I just wanted to let you know I just licked gravy off of my boobs. Just putting that out there.
In case you were wondering, my scare crow is wearing your outfit from last night.
I bet. I bought a surfboard and a kite and filled my camelback with vodka-tonics. Let's do this
Currently trying to figure out if the guy has a cane next to me or brought a weird dildo to the bar
This is the only time in your life where finding a half eaten lime and pair of florescent pink underwear that wasn't yours means that it was a good night
I gave him head in my cape. On the kitchen floor. Watching a show about bacon.
Would it be weird to tell him that on his b'day he's dressing up and we're having weird Jesus sex?

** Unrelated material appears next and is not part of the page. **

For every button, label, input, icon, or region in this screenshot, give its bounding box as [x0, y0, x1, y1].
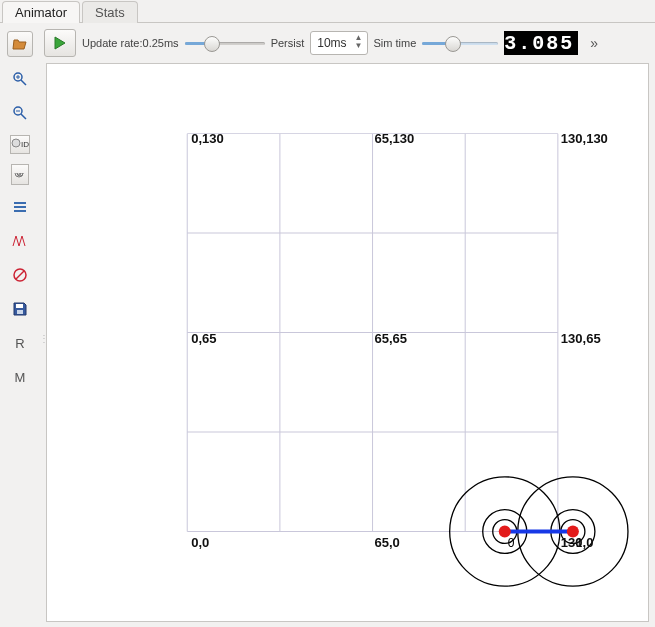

I just remembered you petting my nose last night to help the cocaine 'sink in'. I don't think that's how it works
I just did a shot of Jameson and two shots of cuervo. Note: this is the moment things went down hill
I only wore my thong with cheeseburgers on it because I thought we'd have sex. So I basically wasted my best thong for nothing.
Does anyone remember last night? Because I still don't know why I now own a goldfish and a ceiling fan made of pizza?
I hope I didn’t eat too many edibles just now. I got shit to do today. Like make Jell-O shots and take a shower.
Just saw 4 of my students at Denny's at 4am on a Tuesday. We all pretended not to see each other, as we are all clearly tipsy and/or stoned. Class is in less than 4 hours. Either i'm getting too old for this shit or they're starting on the road to crazy-town much earlier these days.
Stop letting me drink alone on saturdays. My last 2 google searches were "short legs" and "caterpillar eyebrows" ? I don't even know.
We live walking distance from the coors factory. no, we do not have a dry week.